Late-stage distress builds as prepayment speeds hit four-year highs
Foreclosure inventory hits six-year high in March

Foreclosure inventory increased to its highest level in six years in March as new delinquencies declined but growth in late-stage borrower distress continued, new data published Friday by Intercontinental Exchange Inc. (ICE) shows.

The company reported in its initial snapshot of last month’s mortgage performance trends that the national delinquency rate fell by 37 basis points to 3.35% in March, “in line with the typical seasonal improvement for the month” but still 14 basis points higher over the year.

The slowdown represented a nearly 10% decline in foreclosure activity over the month, but was 4.4% higher year over year. Total foreclosure starts hit 39,000 in March, up 9.6% from February and 16.6% higher from a year ago.
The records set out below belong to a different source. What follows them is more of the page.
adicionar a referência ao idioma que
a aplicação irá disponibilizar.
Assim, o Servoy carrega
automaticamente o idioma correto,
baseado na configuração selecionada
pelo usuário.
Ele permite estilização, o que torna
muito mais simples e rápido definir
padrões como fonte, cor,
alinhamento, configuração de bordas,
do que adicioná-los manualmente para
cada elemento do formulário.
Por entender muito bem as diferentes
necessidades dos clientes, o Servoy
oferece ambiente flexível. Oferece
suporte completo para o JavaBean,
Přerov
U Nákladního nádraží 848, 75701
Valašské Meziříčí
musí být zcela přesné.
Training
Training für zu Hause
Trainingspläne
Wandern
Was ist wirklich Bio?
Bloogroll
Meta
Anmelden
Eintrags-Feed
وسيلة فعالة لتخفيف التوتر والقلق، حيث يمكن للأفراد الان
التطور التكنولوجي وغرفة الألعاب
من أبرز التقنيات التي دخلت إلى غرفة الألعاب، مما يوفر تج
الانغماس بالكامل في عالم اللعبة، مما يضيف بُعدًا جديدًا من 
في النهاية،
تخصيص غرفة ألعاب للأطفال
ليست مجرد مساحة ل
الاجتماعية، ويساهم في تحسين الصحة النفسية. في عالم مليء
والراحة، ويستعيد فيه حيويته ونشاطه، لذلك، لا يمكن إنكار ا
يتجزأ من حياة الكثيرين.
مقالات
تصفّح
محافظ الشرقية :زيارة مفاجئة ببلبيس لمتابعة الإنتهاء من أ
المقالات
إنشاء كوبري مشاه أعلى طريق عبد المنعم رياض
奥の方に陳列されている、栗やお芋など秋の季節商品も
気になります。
Andy Walden, head of mortgage and housing market research at ICE, noted that fewer loans rolled into delinquency last month. But he offered a caveat on the broader delinquency picture: New delinquency inflow declined by 23% seasonally in March to land effectively unchanged from year-ago levels.

“While overall mortgage performance remains healthy for most borrowers,” said Walden, “the continued buildup in late-stage delinquencies and foreclosure pipelines remains worth watching.”
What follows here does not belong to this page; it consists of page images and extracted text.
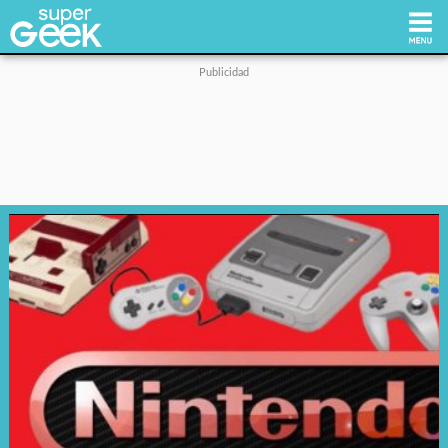
Inicio
Tecnología
Videojuegos
Reviews
Cultura Pop
Streaming
Síguenos: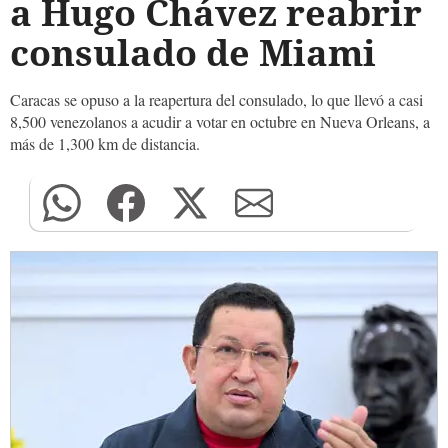
a Hugo Chávez reabrir
consulado de Miami
Caracas se opuso a la reapertura del consulado, lo que llevó a casi
8,500 venezolanos a acudir a votar en octubre en Nueva Orleans, a
más de 1,300 km de distancia.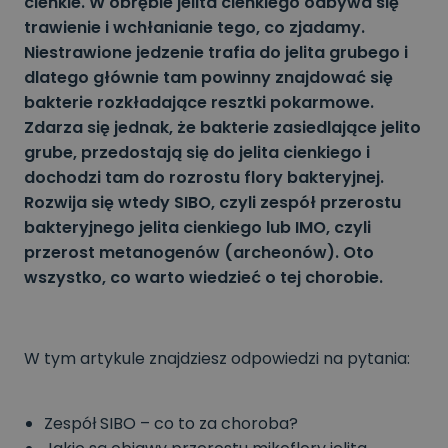
cienkie. W obrębie jelita cienkiego odbywa się
trawienie i wchłanianie tego, co zjadamy.
Niestrawione jedzenie trafia do jelita grubego i
dlatego głównie tam powinny znajdować się
bakterie rozkładające resztki pokarmowe.
Zdarza się jednak, że bakterie zasiedlające jelito
grube, przedostają się do jelita cienkiego i
dochodzi tam do rozrostu flory bakteryjnej.
Rozwija się wtedy SIBO, czyli zespół przerostu
bakteryjnego jelita cienkiego lub IMO, czyli
przerost metanogenów (archeonów). Oto
wszystko, co warto wiedzieć o tej chorobie.
W tym artykule znajdziesz odpowiedzi na pytania:
Zespół SIBO – co to za choroba?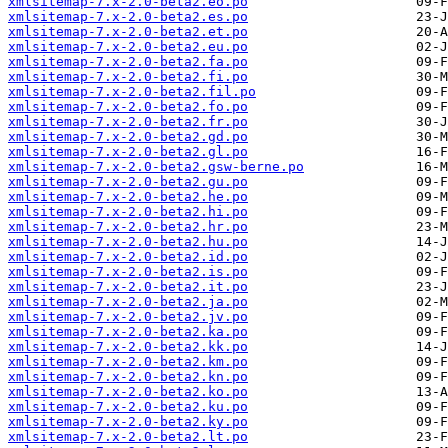
xmlsitemap-7.x-2.0-beta2.eo.po
xmlsitemap-7.x-2.0-beta2.es.po
xmlsitemap-7.x-2.0-beta2.et.po
xmlsitemap-7.x-2.0-beta2.eu.po
xmlsitemap-7.x-2.0-beta2.fa.po
xmlsitemap-7.x-2.0-beta2.fi.po
xmlsitemap-7.x-2.0-beta2.fil.po
xmlsitemap-7.x-2.0-beta2.fo.po
xmlsitemap-7.x-2.0-beta2.fr.po
xmlsitemap-7.x-2.0-beta2.gd.po
xmlsitemap-7.x-2.0-beta2.gl.po
xmlsitemap-7.x-2.0-beta2.gsw-berne.po
xmlsitemap-7.x-2.0-beta2.gu.po
xmlsitemap-7.x-2.0-beta2.he.po
xmlsitemap-7.x-2.0-beta2.hi.po
xmlsitemap-7.x-2.0-beta2.hr.po
xmlsitemap-7.x-2.0-beta2.hu.po
xmlsitemap-7.x-2.0-beta2.id.po
xmlsitemap-7.x-2.0-beta2.is.po
xmlsitemap-7.x-2.0-beta2.it.po
xmlsitemap-7.x-2.0-beta2.ja.po
xmlsitemap-7.x-2.0-beta2.jv.po
xmlsitemap-7.x-2.0-beta2.ka.po
xmlsitemap-7.x-2.0-beta2.kk.po
xmlsitemap-7.x-2.0-beta2.km.po
xmlsitemap-7.x-2.0-beta2.kn.po
xmlsitemap-7.x-2.0-beta2.ko.po
xmlsitemap-7.x-2.0-beta2.ku.po
xmlsitemap-7.x-2.0-beta2.ky.po
xmlsitemap-7.x-2.0-beta2.lt.po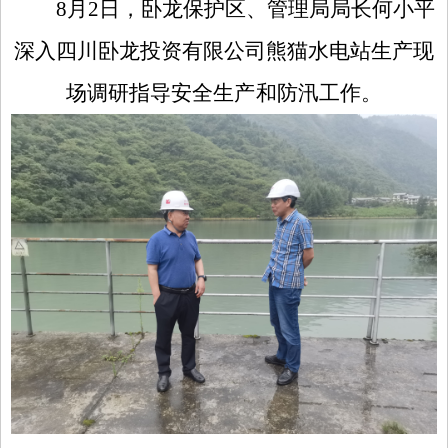
8
月
2
日，卧龙保护区、管理局局长何小平
深入四川卧龙投资有限公司熊猫水电站生产现
场
调研指导安全生产和防汛工作。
About 154,000 more borrowers were 90 days or more past due on their mortgages or in active foreclosure last month compared to a year ago. Active foreclosure inventory rose to 273,000, up from 213,000 a year ago, the largest such volumes since February 2020.

Real estate analytics firm Attom separately reported last week that foreclosure filings in March were 18% higher than February and 28% higher than a year ago.
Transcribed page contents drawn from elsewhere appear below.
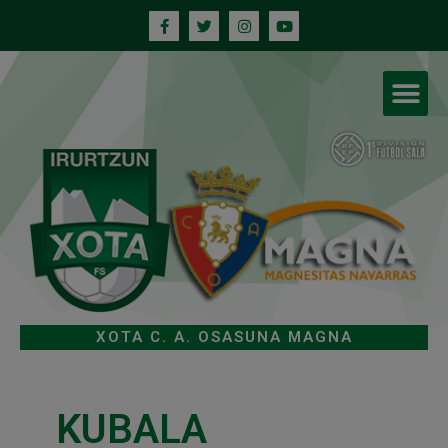
XOTA C. A. OSASUNA MAGNA
KUBALA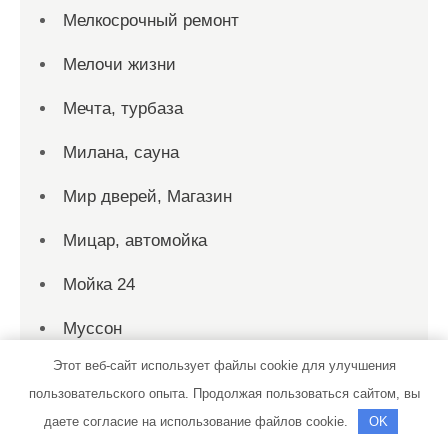
Мелкосрочный ремонт
Мелочи жизни
Мечта, турбаза
Милана, сауна
Мир дверей, Магазин
Мицар, автомойка
Мойка 24
Муссон
Этот веб-сайт использует файлы cookie для улучшения
Мустанг, гостевой дом
пользовательского опыта. Продолжая пользоваться сайтом, вы
На Крупской, автомойка
даете согласие на использование файлов cookie.
OK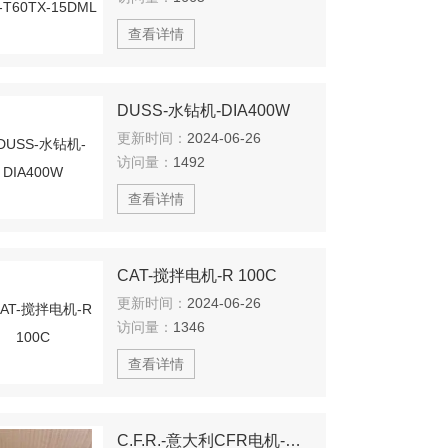
查看详情
DUSS-水钻机-DIA400W
更新时间：
2024-06-26
访问量：
1492
查看详情
CAT-搅拌电机-R 100C
更新时间：
2024-06-26
访问量：
1346
查看详情
C.F.R.-意大利CFR电机-AG106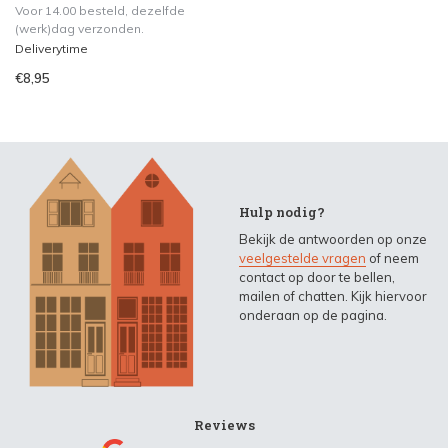
Voor 14.00 besteld, dezelfde
(werk)dag verzonden.
Deliverytime
€8,95
Hulp nodig?
Bekijk de antwoorden op onze
veelgestelde vragen
of neem
contact op door te bellen,
mailen of chatten. Kijk hiervoor
onderaan op de pagina.
Reviews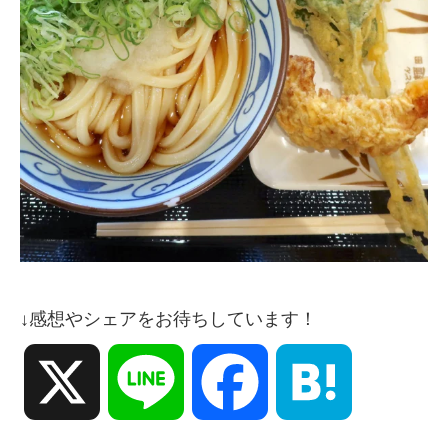
↓感想やシェアをお待ちしています！
X
Line
Facebook
Hatena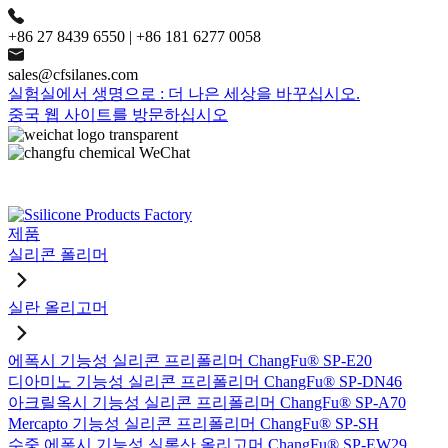
+86 27 8439 6550 | +86 181 6277 0058
sales@cfsilanes.com
실험실에서 생명으로 : 더 나은 세상을 바꾸십시오.
중국 웹 사이트를 방문하십시오
제품
실리콘 폴리머
실란 올리고머
에폭시 기능성 실리콘 프리폴리머 ChangFu® SP-E20
디아미노 기능성 실리콘 프리폴리머 ChangFu® SP-DN46
아크릴옥시 기능성 실리콘 프리폴리머 ChangFu® SP-A70
Mercapto 기능성 실리콘 프리폴리머 ChangFu® SP-SH
수중 에폭시 기능성 실록산 올리고머 ChangFu® SP-EW29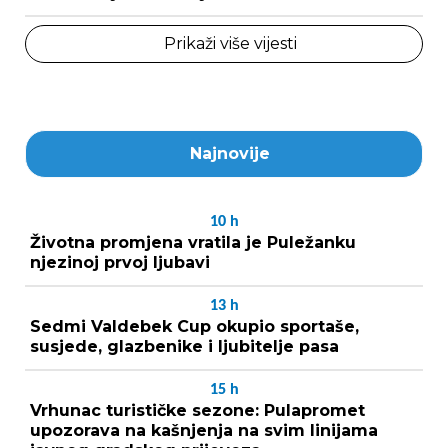
Prikaži više vijesti
Najnovije
10
h
Životna promjena vratila je Puležanku
njezinoj prvoj ljubavi
13
h
Sedmi Valdebek Cup okupio sportaše,
susjede, glazbenike i ljubitelje pasa
15
h
Vrhunac turističke sezone: Pulapromet
upozorava na kašnjenja na svim linijama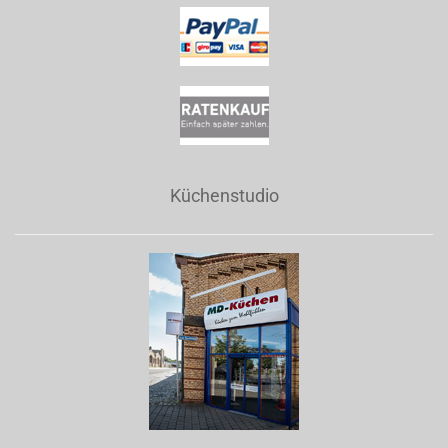
Küchenstudio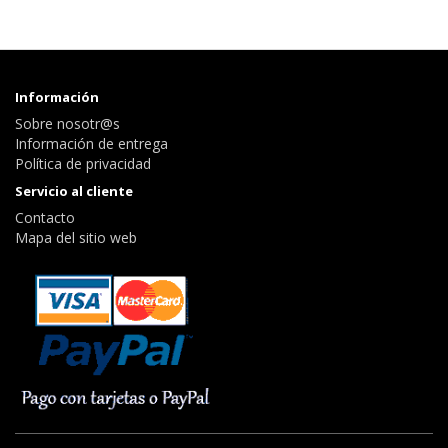
Información
Sobre nosotr@s
Información de entrega
Política de privacidad
Servicio al cliente
Contacto
Mapa del sitio web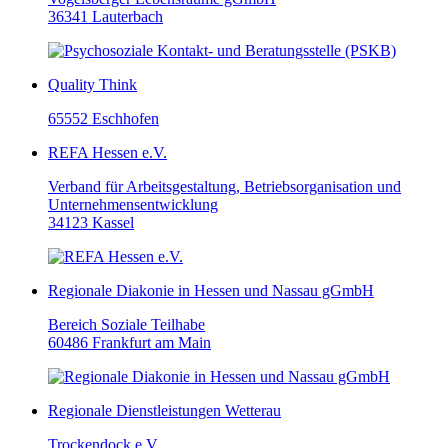
36341 Lauterbach
Quality Think
65552 Eschhofen
REFA Hessen e.V.
Verband für Arbeitsgestaltung, Betriebsorganisation und
Unternehmensentwicklung
34123 Kassel
Regionale Diakonie in Hessen und Nassau gGmbH
Bereich Soziale Teilhabe
60486 Frankfurt am Main
Regionale Dienstleistungen Wetterau
Trockendock e.V.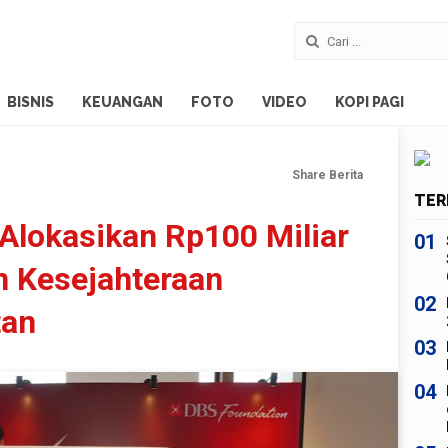
BISNIS
KEUANGAN
FOTO
VIDEO
KOPI PAGI
Share Berita
TER
Alokasikan Rp100 Miliar
01
n Kesejahteraan
02
tan
03
04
The total number of loans 30-plus days past due or in some stage of foreclosure declined by 194,000 from February to land at 2.12 million in March, which remains about 8.2% above year-ago levels.

Pockets of persistent distress among some government and non-qualified mortgage (non-QM) borrowers has taken on sharper focus in recent weeks as consumers and credit analysts await economic fallout from the Iran war, which has pushed inflation forecasts higher and outlooks on labor markets and consumer spending sharply lower.

Energy and trade shocks impacting a wide range of sectors are broadly expected to raise costs across supply chains and store shelves. The consumer price index (CPI), a widely studied government measure of inflation, rose from 2.4% in February to 3.3% in March, sailing higher on spiking energy costs, a first-order impact from the war.

The energy component of the CPI surged 10.9% month over month in March, its largest monthly increase since September 2005, as the all-energy commodities index rose 21.3%, gasoline prices spiked 21.2% and the fuel oil index leaped 30.7%.

While some economists warn the U.S. economy may already be experiencing a recession, others have cautioned it is too soon to decipher the drawn-out disruptions on inflation or unemployment the war may ultimately cause.

Fed Governor Christopher Waller, typically a policy dove who favors less interest rate intervention to combat inflation, warned last week that oil futures prices and securities markets “seem to be undervaluing the risk” that the Strait of Hormuz remains closed and the conflict continues.

Cure activity also strengthened in March, however, even as foreclosure volumes climbed and serious delinquencies continued to “broadly trend higher,” according to ICE. Total cures rose to 547,000, roughly 27% higher than February.

Prepayment speeds jumped to 1.06%, up 24 basis points from February and the highest level in nearly four years.